Abstract: TH-PO210

Congestive Glomerulopathy: An Uncommon Primary Finding in Nephrotic Syndrome

Session Information

Category: Nephrology Education

  • 1302 Fellows and Residents Case Reports

Authors

  • Donnan, Michael D., Northwestern University Feinberg School of Medicine, Chicago, Illinois, United States
  • Kanwar, Yashpal S., Northwestern University Feinberg School of Medicine, Chicago, Illinois, United States
  • Batlle, Daniel, Northwestern University Feinberg School of Medicine, Chicago, Illinois, United States
  • Ahya, Shubhada N., Northwestern University Feinberg School of Medicine, Chicago, Illinois, United States
Background

Congestion of the intra-glomerular feeding arterioles is a pathologic feature uncommonly reported as a primary finding on renal biopsy. Here we present a case of significant congestion of the intra-glomerular arterioles in a man with nephrotic syndrome and oliguric renal failure.

Methods

A 42 yo man presented with 2 weeks of weight gain and dyspnea.

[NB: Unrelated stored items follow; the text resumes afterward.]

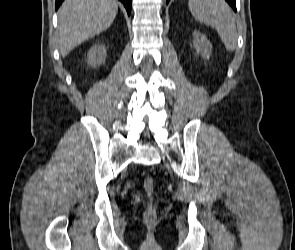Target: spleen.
Segmentation results:
<instances>
[{"mask_svg":"<svg viewBox=\"0 0 295 250\" xmlns=\"http://www.w3.org/2000/svg\"><path fill=\"white\" fill-rule=\"evenodd\" d=\"M188 5L196 20L216 29L227 50H235L236 24L232 11L224 0H189Z\"/></svg>","mask_w":295,"mask_h":250,"instance_id":"1","label":"spleen"}]
</instances>
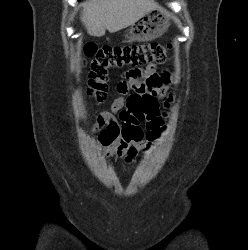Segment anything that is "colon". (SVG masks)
<instances>
[{
  "label": "colon",
  "mask_w": 248,
  "mask_h": 250,
  "mask_svg": "<svg viewBox=\"0 0 248 250\" xmlns=\"http://www.w3.org/2000/svg\"><path fill=\"white\" fill-rule=\"evenodd\" d=\"M168 52V45L160 43L103 47L87 44L84 53L86 57L91 58L89 95L97 102H102L107 96L108 74L111 69L159 64L166 60ZM147 82L162 87L168 82V77L165 74H156ZM127 107L140 121L159 110L157 97L152 93L130 94L127 98Z\"/></svg>",
  "instance_id": "colon-1"
}]
</instances>
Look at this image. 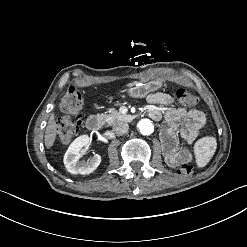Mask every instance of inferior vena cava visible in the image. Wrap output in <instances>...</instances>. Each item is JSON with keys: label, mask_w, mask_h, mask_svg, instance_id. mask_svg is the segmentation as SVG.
<instances>
[{"label": "inferior vena cava", "mask_w": 247, "mask_h": 247, "mask_svg": "<svg viewBox=\"0 0 247 247\" xmlns=\"http://www.w3.org/2000/svg\"><path fill=\"white\" fill-rule=\"evenodd\" d=\"M129 129V125L126 122H119L114 124L113 126V132L117 135V136H121L123 134H125Z\"/></svg>", "instance_id": "1"}]
</instances>
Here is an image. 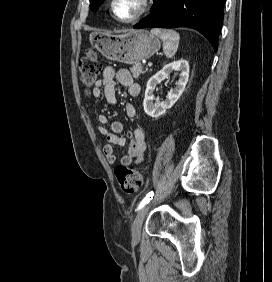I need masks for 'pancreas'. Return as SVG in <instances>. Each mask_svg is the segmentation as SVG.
<instances>
[{"mask_svg":"<svg viewBox=\"0 0 272 282\" xmlns=\"http://www.w3.org/2000/svg\"><path fill=\"white\" fill-rule=\"evenodd\" d=\"M130 71L134 78H138L141 74H144L147 69H144L140 63H137L130 68Z\"/></svg>","mask_w":272,"mask_h":282,"instance_id":"pancreas-1","label":"pancreas"}]
</instances>
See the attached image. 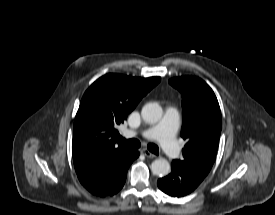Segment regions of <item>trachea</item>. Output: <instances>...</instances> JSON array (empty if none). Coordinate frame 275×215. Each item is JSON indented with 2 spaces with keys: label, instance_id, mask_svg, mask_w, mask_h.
Here are the masks:
<instances>
[{
  "label": "trachea",
  "instance_id": "3493384b",
  "mask_svg": "<svg viewBox=\"0 0 275 215\" xmlns=\"http://www.w3.org/2000/svg\"><path fill=\"white\" fill-rule=\"evenodd\" d=\"M118 140L121 141L123 144H125L126 146L133 148V149H138L141 146V143L139 140L137 139H125L122 136H118ZM148 150L156 155L159 154V148L157 145L150 143L147 146Z\"/></svg>",
  "mask_w": 275,
  "mask_h": 215
}]
</instances>
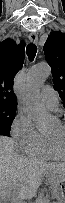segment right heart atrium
Masks as SVG:
<instances>
[{
	"instance_id": "obj_1",
	"label": "right heart atrium",
	"mask_w": 65,
	"mask_h": 203,
	"mask_svg": "<svg viewBox=\"0 0 65 203\" xmlns=\"http://www.w3.org/2000/svg\"><path fill=\"white\" fill-rule=\"evenodd\" d=\"M11 135L17 148L26 153L36 145L40 138V133L31 116L24 112H20L16 116L11 126Z\"/></svg>"
}]
</instances>
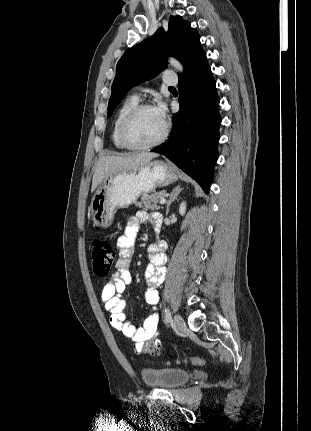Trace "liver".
Masks as SVG:
<instances>
[{"mask_svg": "<svg viewBox=\"0 0 311 431\" xmlns=\"http://www.w3.org/2000/svg\"><path fill=\"white\" fill-rule=\"evenodd\" d=\"M159 154L140 152V154H124V156H102L97 162L92 178L91 192L112 174L119 172H138L143 166H147L151 160L158 158Z\"/></svg>", "mask_w": 311, "mask_h": 431, "instance_id": "1", "label": "liver"}]
</instances>
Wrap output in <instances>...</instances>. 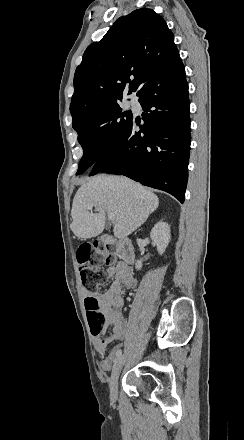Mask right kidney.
<instances>
[{"label": "right kidney", "instance_id": "obj_1", "mask_svg": "<svg viewBox=\"0 0 244 440\" xmlns=\"http://www.w3.org/2000/svg\"><path fill=\"white\" fill-rule=\"evenodd\" d=\"M150 238L155 242L158 254H164L170 242V228L166 222H157L150 232ZM137 270L142 268V262H136Z\"/></svg>", "mask_w": 244, "mask_h": 440}]
</instances>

His symptoms were preceded by arthralgias for which he was taking regular ibuprofen. Exam demonstrated anasarca. Labs showed a rising serum creatinine from 0.9 to 6.4mg/dl. Serum albumin was 1.9g/dl, urinalysis with blood and protein, and 24 hour urine protein collection was 8.4g. Serologies revealed a low C3 / C4 and positive ANA. A renal biopsy showed minimal mesangial proliferation, marked dilation of the intra-glomerular portion of the feeding arterioles with significant congestion in a majority of the glomeruli by light microscopy. No other vascular pathology or micro-thombi seen. Final pathology was consistent with class V lupus nephritis. Renal artery duplex did not show renal vein thrombosis. Patient developed an acute deep vein thrombosis of the right brachial vein; hypercoagulable studies were unremarkable. Initiated on steroids and mycophenolate mofetil. One month after presentation, serum creatinine returned to baseline with <1g proteinuria.

Conclusion

Marked intra-glomerular congestion is an atypical pathologic finding whose mechanism and significance is not yet known. It has been reported concurrently with visible micro-occlusions, as in the setting of thrombotic microangiopathy or sickle cell crisis. It rarely has been reported with renal vascular flow limitations, such as states of shock and renal vein thrombosis. In the setting of nephrotic syndrome one may postulate smaller venous thrombembolisms may have been present. While not previously reported, we surmise the possibility that the use of NSAIDs may have contributed to these findings.